T. Ritson Ferguson, chief investment officer of ING Clarion Real Estate Securities, agrees that investors are unwise to discount management's role in REITs.

"They're not just the properties," Ferguson says. "They're a collection of properties as managed by a management team. You've got to look at these things."

Fisher dismisses NAV as "liquidation value," a metric that doesn't make sense for going concerns and would never be applied to Boeing Co., General Motors or other companies whose plant and equipment offers few clues to their intrinsic worth.

"Far and away, the dominant driver is the spread between what we sell and what we buy and how much we turn," he says. "The real nub of valuation is cash flow—the green stuff."

The Deal on DCF

The DCF model, which is widely used to value companies in industries across the economy, can also be broken into two main tasks. The first tries to accurately project a company's cash flow growth in perpetuity. The second applies a discount rate to those earnings that captures what the investor could expect from a risk-free investment, plus risks inherent in the enterprise—managers' skill, property type, market characteristics and the like. In theory, if a current share price is trading lower than the warranted per share value produced by a DCF analysis, an investor should buy.

Fisher and others cite as evidence of NAV's problems and DCF's merits the record of CenterPoint itself. The company has confounded Green Street and many other analysts by trading, for years, at a huge premium to NAV. Green Street has been recommending that investors sell CenterPoint since the summer of 2001. Its shares nearly doubled over the next three and a half years and closed the end of 2004 at $48.50. In a report last October, for instance, Green Street pegged the premium at a whopping 49 percent, and continued with its "sell" recommendation.

"They've had a sell on our stock since we traded at $23," Fisher says. "How good can a model be when they've been telling their investors to sell us?"

HVB's Hauser agrees that CenterPoint throws a wrench into NAV theory.

"CenterPoint trades at this absolutely ridiculous premium," Hauser says. "You say, ‘This is really scary.' But it's always traded at this premium, and the market has effectively adjusted. It's a perfect example of how the market has done a good job of moving above and beyond NAV."

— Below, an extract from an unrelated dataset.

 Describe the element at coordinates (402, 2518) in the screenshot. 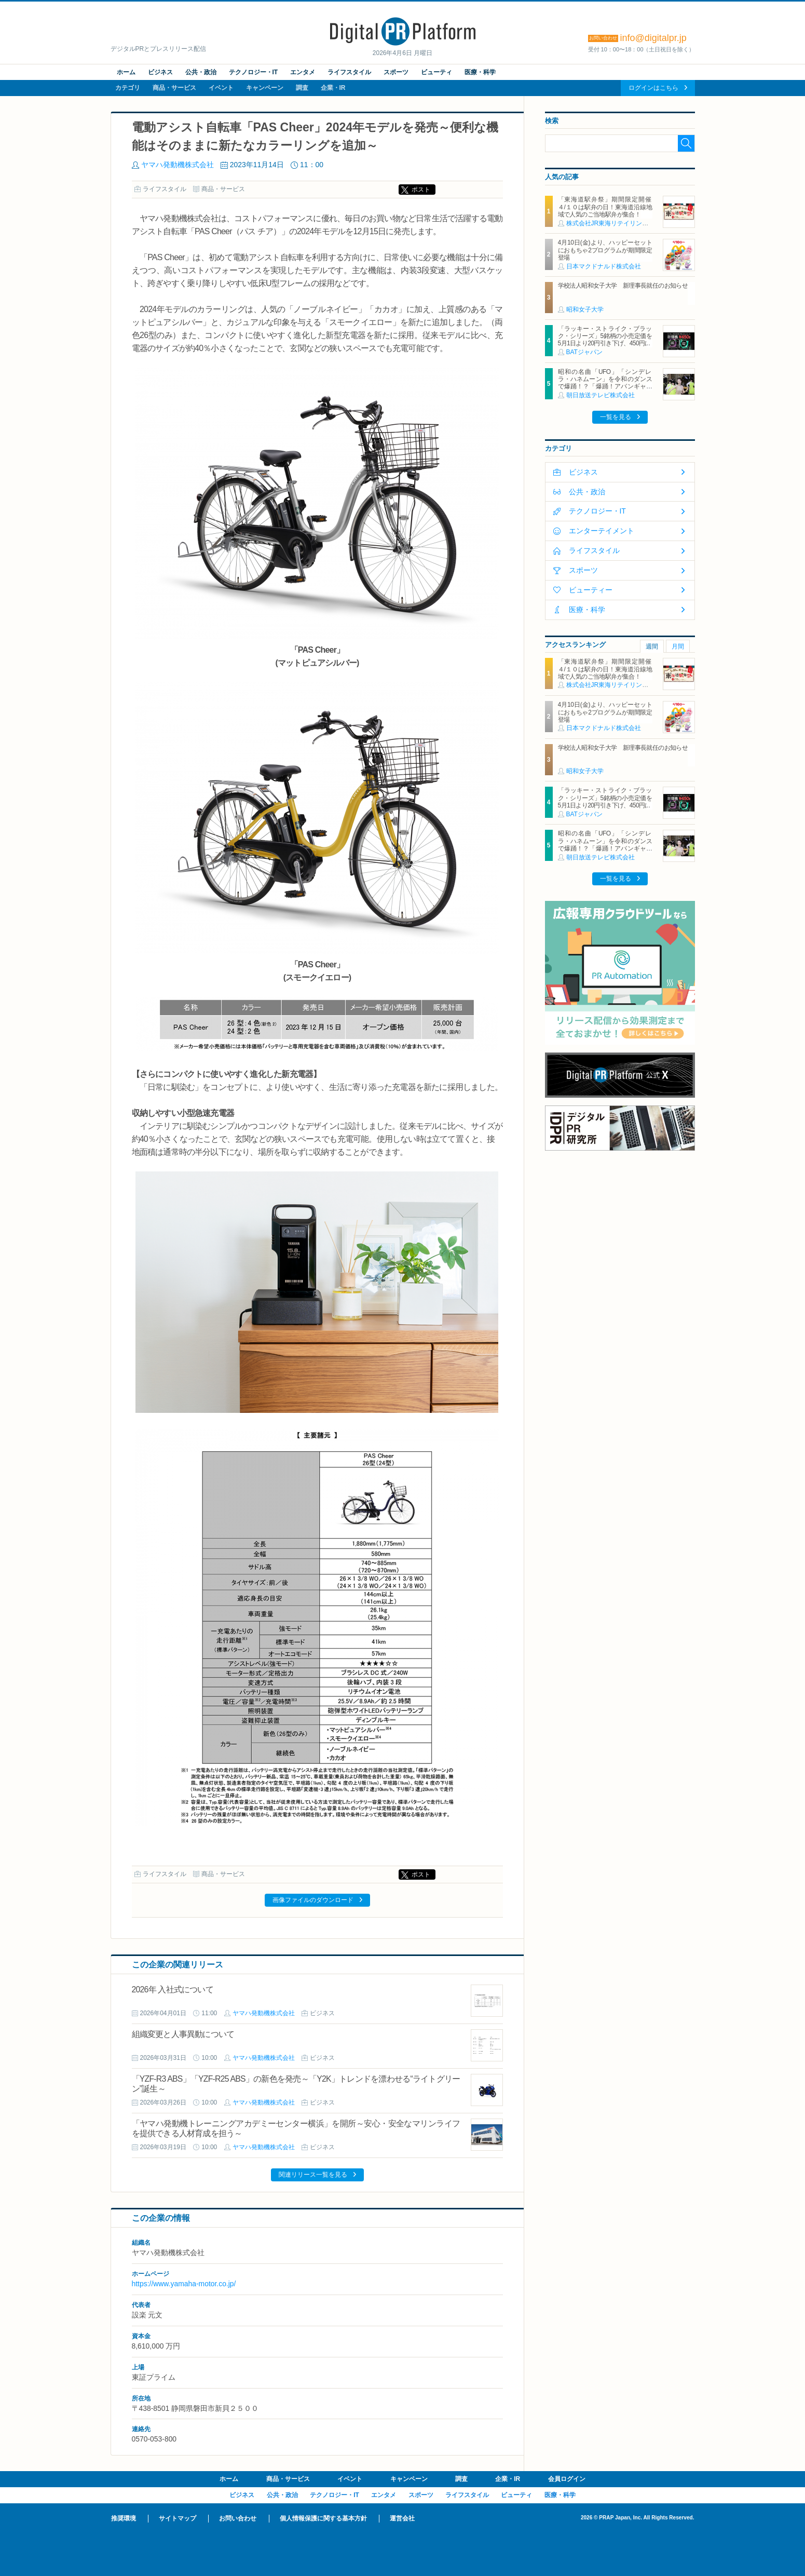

ING's Ferguson notes that a number of companies besides CenterPoint have emerged that aggressively manage their assets to add value, making a strict NAV-based analysis problematic. Among these he includes AvalonBay Communities, Inc. (NYSE: AVB), an active apartment developer; ProLogis (NYSE: PLD), the global warehouse company; and SL Green Realty Corporation (NYSE: SLG), a deal-making office company. Others make a similar case for Vornado Realty Trust (NYSE: VNO) and mall giant General Growth Properties, Inc. (NYSE: GGP).

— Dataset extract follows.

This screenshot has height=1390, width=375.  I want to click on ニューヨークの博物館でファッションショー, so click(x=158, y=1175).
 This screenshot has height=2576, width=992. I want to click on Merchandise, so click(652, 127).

"If you didn't think about management, you'd be pretty off the mark in thinking about those companies," Ferguson says.

Of course, even DCF apostles agree that the model has its flaws. Poorly estimated discount rates—modest errors in guessing future interest rates or a company's risk profile—can wildly affect valuations.

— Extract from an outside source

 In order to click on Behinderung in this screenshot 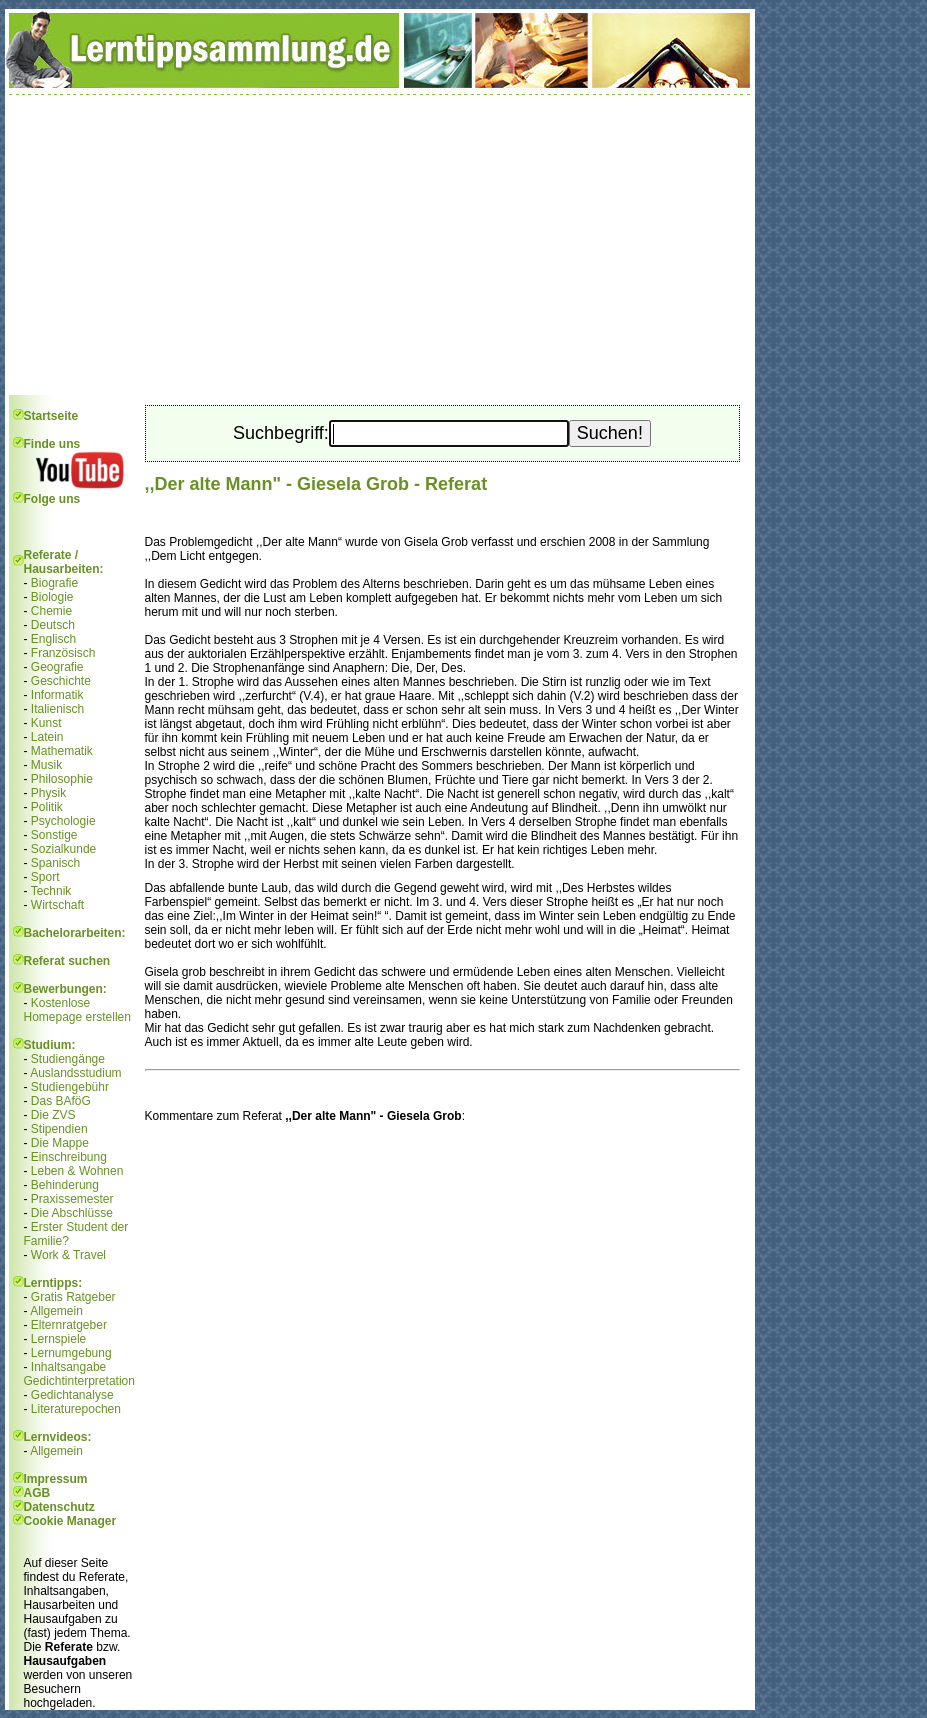 , I will do `click(65, 1185)`.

And Kirby has ready answers to all NAV criticism, particularly to the charge that it is "backward looking," which he calls, "a naïve gripe." Cap rates used in deriving NAV by their nature anticipate future earnings of property, he says, and are by their nature forward looking.

And so the debate continues. Which valuation metric is the best approach? Kirby and Fisher have made up their minds, but it is up to investors to decide for themselves which camp to join.


Dean Starkman is a veteran real estate writer.